Sinemia’nın herkesin ihtiyacını karşılayabilecek, istenilen sinema salonunda, istenilen filmde, istenilen seansta kullanabilecek aylık sinema bileti platformu olduğunu böylece daha çok sinemaya gidilebildiğini söyleyen Oğuz, böylece kişilerin daha çok sinemaya gidebileceğini, sosyalleşebileceğini, Türkiye’de şu anda sinemaya gitme sıklık oranının Avrupa’nın üçte biri olduğunu belirtti.
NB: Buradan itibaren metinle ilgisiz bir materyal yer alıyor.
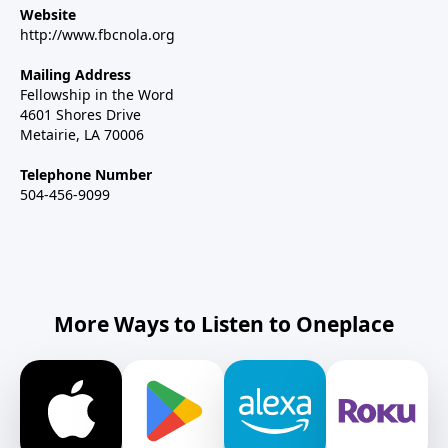
Website
http://www.fbcnola.org
Mailing Address
Fellowship in the Word
4601 Shores Drive
Metairie, LA 70006
Telephone Number
504-456-9099
More Ways to Listen to Oneplace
Sinemia’nın rakiplerinden çok farklı olduğunu Amerika’ya hizmet veren diğer firmadan farklı olarak sadece klasik filmlere değil Sinemia ile IMAX, 3D gibi seanslara da gidilebildiğini, bir kişinin aynı filmi isterse defalarca izleyebileceğini, diğer platformlarda üyeliklerin kişisel olduğunu Sinemia’da ise aile paketi gibi paketlerin bulunduğunu ve en önemlisi bileti almak için sinema salonunda bulunmanın şart olmadığını evde veya iş yerinden online olarak gerekirse bir ay evvelden bu işlemi gerçekleştirilebildiğini söyledi. Oğuz, 2018’de altı ayrı ülkeye yayılmayı hedeflediklerini, bu amaçla dünyanın en büyük fonları ile görüşerek kendilerine doğru ortak yatırımcı seçmeye gayret ettiklerini anlattı.

Teknoloji olarak diğer örneklerden farklı olarak kullandıkları yapay zeka teknolojisi ile sistemin kişiye veya birlikte izlemek isteyen kişilerin geçmiş seçimlerinden yola çıkarak önerilerde bulunduğunu, salonlarda sundukları arttırılmış gerçeklik ile filmden önce izleyicilerin filmdeki karakterler ile fotoğraf dahi çektirebildiklerini, platformun sinemadan başladığını ama ilgili her yanına dokundukları bir servis olduğunu vurguladı.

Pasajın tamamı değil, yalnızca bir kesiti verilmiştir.